Saturday, May 07, 2011

2011 Kentucky Derby Picks

It’s time to go on record and make my selections for the 137th Kentucky Derby Presented by Yum! Brands. And with the aid of a mint julep or two, these Derby picks may not look too bad by post time.

I’m a fan of both Archarcharch and Nehro. Unfortunately, with sort-of-favored Uncle Mo scratched, their odds will be lower than originally expected. And of course there is that pesky little Derby statistic regarding their post positions. So I’m in need of an intriguing and worthy longshot or two that I’ll box and/or wheel with my two Derby favorites.

Originally, my thoughts were captured by Sunland Derby winner, Twice the Appeal, with a morning line of 30-1 and Churchill Downs’ Jockey Extraordinaire, Calvin Borel in the saddle. Borel had pulled off a stunning upset a couple of years ago aboard Mine That Bird and there remains the possibility of him pulling that stunt again. Well, apparently everybody else had that same idea as I see his odds are currently at a gaudy 7-1! Ridiculous! No Appeal there ...

So I’ve settled on Animal Kingdom (current odds 23-1). Although he’s lightly raced, he’s been consistent and I like his pedigree; he’s bred to run all day. And his trainer, Graham Motion, is going gangbusters. If his odds remain nice and fat, I’ll probably toss in an across-the-board bet on him, too.

Mucho Macho Man (currently at 12-1) will also enjoy a little attention at the pari-mutuel window, and will be considered for my exotics.

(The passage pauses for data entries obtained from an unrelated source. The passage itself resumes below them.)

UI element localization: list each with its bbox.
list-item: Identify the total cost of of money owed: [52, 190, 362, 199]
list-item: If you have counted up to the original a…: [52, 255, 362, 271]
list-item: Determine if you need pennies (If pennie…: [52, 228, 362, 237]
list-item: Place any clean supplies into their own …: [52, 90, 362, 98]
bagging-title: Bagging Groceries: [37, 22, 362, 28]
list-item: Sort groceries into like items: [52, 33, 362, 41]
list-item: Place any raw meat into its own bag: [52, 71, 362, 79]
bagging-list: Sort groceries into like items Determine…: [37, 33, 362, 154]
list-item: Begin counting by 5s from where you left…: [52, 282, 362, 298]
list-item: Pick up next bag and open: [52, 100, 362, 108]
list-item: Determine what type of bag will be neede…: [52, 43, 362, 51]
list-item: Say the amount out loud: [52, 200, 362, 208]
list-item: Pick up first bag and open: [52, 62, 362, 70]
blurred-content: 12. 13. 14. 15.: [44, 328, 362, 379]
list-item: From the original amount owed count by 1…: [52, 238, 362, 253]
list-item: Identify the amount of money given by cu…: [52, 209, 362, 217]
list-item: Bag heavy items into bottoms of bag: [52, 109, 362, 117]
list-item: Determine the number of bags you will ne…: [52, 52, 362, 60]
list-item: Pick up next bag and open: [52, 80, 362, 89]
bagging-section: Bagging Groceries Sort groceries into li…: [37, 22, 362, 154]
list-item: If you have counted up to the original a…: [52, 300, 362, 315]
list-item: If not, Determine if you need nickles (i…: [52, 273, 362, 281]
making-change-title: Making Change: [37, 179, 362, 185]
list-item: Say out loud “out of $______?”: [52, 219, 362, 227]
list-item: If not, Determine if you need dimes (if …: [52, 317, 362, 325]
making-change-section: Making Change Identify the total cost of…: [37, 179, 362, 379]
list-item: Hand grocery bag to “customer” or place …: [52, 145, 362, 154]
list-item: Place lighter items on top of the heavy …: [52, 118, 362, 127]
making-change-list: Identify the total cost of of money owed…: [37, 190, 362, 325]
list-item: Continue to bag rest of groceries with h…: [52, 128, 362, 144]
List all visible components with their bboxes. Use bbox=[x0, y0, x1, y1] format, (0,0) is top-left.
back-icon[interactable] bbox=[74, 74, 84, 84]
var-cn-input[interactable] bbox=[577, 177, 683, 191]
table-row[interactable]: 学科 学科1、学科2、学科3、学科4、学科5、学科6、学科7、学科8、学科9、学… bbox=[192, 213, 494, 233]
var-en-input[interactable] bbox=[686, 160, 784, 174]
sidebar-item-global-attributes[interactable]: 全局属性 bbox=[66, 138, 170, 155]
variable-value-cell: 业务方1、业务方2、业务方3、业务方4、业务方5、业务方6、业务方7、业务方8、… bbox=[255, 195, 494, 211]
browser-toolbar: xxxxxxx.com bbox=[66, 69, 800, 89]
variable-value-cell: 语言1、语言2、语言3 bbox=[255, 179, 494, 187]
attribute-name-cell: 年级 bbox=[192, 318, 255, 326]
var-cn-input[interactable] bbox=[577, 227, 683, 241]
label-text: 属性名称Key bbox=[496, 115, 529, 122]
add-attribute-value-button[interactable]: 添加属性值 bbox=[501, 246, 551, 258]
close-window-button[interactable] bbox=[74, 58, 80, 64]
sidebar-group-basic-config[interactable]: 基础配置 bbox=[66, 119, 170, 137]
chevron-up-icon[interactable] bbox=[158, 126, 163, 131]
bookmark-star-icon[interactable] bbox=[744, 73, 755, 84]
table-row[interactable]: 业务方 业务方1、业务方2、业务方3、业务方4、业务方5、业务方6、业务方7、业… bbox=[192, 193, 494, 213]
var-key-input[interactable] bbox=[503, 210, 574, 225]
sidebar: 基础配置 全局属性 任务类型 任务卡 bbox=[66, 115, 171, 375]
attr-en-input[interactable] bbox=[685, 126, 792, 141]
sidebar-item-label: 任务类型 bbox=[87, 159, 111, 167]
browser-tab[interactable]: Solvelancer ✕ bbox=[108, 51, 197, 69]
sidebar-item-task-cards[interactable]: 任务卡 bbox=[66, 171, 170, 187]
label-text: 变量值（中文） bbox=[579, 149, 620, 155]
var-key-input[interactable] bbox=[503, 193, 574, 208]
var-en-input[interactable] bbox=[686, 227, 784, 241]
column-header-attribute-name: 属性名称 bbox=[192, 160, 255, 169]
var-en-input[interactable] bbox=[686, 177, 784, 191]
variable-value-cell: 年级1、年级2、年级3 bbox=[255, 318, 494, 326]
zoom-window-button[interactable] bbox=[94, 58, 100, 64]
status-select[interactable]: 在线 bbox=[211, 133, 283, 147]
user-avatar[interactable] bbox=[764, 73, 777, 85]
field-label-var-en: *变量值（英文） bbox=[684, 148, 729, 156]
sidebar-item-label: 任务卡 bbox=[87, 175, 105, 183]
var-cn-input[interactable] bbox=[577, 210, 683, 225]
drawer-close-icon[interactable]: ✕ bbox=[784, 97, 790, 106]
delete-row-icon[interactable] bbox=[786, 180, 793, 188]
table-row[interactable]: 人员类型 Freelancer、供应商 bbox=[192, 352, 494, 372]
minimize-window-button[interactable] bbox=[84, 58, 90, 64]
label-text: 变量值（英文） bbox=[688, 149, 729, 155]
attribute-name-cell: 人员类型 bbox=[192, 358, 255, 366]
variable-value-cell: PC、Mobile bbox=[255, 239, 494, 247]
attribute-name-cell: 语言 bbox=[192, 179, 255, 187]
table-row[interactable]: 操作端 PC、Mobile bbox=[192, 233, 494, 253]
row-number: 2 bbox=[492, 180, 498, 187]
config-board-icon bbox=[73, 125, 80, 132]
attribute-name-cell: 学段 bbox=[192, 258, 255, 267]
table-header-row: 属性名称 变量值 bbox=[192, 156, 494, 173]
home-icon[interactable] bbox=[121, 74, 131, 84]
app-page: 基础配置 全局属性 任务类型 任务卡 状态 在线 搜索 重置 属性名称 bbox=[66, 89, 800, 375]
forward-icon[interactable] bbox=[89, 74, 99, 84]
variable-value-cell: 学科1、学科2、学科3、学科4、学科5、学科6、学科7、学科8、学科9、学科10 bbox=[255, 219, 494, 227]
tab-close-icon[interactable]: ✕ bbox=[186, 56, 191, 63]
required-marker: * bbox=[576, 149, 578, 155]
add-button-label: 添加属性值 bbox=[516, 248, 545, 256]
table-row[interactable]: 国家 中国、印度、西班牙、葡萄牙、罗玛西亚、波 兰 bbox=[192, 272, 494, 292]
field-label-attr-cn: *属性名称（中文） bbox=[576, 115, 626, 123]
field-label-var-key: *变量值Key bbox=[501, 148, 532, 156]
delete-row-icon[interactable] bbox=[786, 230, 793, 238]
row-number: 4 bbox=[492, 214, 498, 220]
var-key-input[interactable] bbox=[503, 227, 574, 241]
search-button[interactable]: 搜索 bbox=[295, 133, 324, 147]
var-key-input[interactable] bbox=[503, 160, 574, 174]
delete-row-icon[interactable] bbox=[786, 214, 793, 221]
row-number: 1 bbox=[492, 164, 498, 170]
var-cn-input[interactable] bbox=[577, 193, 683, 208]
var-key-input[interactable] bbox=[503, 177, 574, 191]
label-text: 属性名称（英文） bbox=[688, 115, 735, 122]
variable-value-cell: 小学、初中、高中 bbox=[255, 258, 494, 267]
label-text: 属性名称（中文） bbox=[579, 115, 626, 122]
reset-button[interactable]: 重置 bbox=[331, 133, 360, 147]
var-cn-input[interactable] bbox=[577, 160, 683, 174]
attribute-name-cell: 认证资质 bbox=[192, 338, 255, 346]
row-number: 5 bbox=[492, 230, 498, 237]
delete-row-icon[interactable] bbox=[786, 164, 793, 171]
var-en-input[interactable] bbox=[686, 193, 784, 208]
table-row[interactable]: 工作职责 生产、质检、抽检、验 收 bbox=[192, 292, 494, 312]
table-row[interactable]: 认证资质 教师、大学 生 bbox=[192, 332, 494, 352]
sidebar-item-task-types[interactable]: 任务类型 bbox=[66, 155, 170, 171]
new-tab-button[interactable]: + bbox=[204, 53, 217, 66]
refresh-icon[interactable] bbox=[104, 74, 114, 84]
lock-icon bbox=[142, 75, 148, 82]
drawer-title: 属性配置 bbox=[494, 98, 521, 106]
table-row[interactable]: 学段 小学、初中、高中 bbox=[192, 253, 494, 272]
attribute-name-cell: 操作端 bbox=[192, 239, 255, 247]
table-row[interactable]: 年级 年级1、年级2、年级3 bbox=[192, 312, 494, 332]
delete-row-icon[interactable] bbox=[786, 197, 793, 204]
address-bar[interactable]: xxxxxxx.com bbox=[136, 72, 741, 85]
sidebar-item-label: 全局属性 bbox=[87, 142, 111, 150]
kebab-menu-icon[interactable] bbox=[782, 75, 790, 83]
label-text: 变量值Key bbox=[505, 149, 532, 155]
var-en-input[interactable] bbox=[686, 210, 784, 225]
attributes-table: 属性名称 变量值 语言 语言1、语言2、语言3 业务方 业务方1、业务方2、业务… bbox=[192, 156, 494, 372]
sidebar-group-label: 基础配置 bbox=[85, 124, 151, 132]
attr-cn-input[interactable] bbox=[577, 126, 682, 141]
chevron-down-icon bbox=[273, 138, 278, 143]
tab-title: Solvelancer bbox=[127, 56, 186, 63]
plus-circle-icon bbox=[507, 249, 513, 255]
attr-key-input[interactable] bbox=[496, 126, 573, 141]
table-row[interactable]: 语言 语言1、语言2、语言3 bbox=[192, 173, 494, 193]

Have a great Derby Day! Good luck!

Thursday, May 05, 2011

Derby Draw

After many, many long and laborious weeks of the never-ending Triple Crown Mania and copious beer consumption, I had actually selected my potential Derby horses for the 137th Kentucky Derby presented by Yum! Brands.

And then there was the Derby draw.

Post 19.

Post 1.


What's a bettor to do? According to Kentucky Derby history, Post 19 doesn't exactly have a glowing record of producing winners. As a matter of fact, it has never produced a winner. Neither has Post 17 for that matter, which is kind of bad news for Soldat.

And of course, Archarcharch landed in the dreaded 1-hole, where the onslaught of the prevailing cavalry charge to the first turn could push him up along the rail and maybe shuffle him back and provide enough traffic woes that his best alternate route would be I-64 through downtown Louisville. However, all may not be lost for Archx3. Post 1 has produced 12 winners since 1900, the last being Ferdinand 1986. And before that, you have to go back into your Way Back Machine, to Chateaugay (1963), albeit there was only 9 horses in the 89th Kentucky Derby - hardly a cavalry charge.

So now I'm faced with many, many long and laborious hours of never-ending handicapping and copious beer consumption - and maybe an antacid or two at this juncture - as I prepare to watch and wager the Kentucky Derby.